_About this exercise_
Only the lines containing the string "yang" are needed; copy all of them from the listing.

_Material supplied_
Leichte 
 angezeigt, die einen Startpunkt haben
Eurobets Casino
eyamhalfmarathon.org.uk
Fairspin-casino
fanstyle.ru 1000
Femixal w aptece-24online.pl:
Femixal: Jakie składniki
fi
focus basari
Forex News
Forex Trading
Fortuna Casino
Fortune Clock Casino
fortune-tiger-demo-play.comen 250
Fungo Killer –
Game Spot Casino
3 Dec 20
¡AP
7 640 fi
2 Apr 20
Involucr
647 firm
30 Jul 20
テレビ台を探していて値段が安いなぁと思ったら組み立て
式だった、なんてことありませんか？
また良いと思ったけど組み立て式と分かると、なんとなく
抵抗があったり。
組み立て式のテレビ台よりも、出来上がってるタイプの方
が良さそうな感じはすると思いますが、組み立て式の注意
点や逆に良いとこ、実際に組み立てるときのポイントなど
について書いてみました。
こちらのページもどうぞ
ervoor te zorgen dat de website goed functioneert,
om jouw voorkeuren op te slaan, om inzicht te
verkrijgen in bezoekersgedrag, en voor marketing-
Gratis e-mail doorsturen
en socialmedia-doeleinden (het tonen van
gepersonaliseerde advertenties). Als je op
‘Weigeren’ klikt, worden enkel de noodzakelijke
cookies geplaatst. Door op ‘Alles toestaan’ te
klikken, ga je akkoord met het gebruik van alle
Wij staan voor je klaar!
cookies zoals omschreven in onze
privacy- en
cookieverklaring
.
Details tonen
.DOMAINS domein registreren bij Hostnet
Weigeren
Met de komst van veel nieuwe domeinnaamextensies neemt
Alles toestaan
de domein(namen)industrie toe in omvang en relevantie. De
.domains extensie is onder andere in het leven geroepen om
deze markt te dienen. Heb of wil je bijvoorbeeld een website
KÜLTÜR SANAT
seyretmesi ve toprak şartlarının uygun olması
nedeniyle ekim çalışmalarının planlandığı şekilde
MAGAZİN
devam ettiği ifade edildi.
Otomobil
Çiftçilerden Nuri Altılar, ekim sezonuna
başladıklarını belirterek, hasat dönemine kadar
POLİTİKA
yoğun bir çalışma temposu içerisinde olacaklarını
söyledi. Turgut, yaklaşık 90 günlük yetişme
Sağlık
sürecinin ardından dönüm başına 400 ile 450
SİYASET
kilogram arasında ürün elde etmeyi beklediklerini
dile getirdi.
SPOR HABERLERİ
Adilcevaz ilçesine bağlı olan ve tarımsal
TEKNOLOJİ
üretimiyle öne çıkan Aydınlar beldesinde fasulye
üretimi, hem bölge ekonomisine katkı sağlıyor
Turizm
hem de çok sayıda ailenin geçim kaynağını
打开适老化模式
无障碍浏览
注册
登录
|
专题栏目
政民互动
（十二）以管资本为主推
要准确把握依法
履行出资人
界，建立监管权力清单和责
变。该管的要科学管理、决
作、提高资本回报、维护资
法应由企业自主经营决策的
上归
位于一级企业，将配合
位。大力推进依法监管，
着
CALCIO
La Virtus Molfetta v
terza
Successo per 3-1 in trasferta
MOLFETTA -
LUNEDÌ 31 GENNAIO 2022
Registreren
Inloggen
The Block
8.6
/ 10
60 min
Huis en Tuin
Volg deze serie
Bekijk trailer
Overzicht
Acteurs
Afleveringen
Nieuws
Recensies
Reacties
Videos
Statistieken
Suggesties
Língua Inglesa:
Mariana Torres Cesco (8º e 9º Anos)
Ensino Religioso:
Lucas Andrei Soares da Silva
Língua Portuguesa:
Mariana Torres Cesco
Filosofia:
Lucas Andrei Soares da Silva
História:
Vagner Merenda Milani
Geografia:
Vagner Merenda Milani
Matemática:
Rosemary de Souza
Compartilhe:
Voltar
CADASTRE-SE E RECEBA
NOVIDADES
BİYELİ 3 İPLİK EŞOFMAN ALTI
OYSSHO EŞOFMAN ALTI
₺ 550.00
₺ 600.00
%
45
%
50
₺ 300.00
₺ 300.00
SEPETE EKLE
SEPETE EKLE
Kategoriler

--

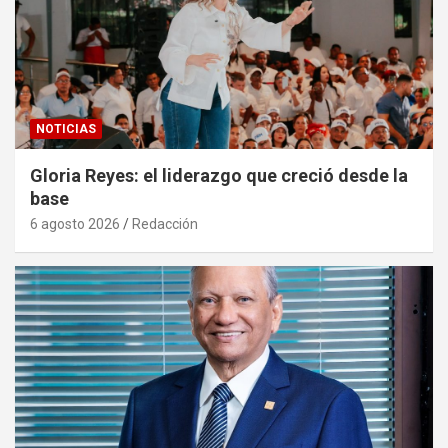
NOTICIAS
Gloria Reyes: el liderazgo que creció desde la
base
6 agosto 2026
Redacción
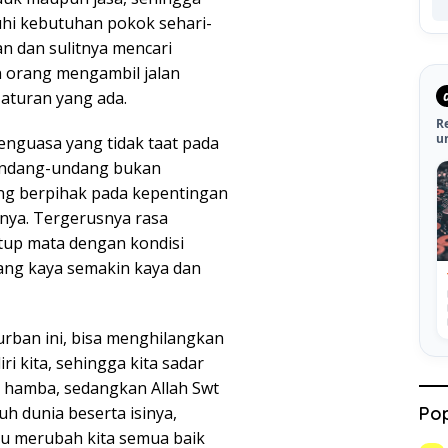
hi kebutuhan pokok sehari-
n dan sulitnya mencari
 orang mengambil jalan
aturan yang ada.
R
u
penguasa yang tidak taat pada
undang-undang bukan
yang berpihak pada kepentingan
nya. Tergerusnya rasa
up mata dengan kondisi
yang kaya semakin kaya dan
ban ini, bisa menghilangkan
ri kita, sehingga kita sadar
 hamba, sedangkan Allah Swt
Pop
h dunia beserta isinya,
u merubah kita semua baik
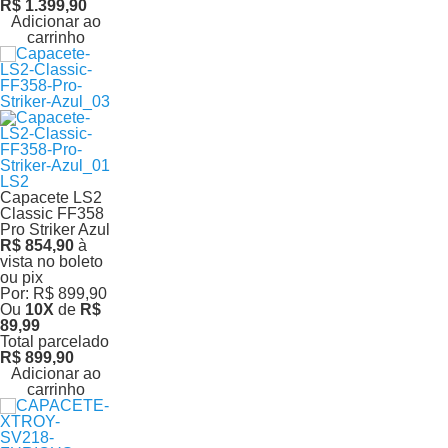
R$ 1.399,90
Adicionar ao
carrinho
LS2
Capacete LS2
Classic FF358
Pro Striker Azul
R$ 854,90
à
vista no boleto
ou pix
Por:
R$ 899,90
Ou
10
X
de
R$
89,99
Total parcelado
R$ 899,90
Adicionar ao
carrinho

_Reply to the exercise_
aturan yang ada.
penguasa yang tidak taat pada
yang berpihak pada kepentingan
yang kaya semakin kaya dan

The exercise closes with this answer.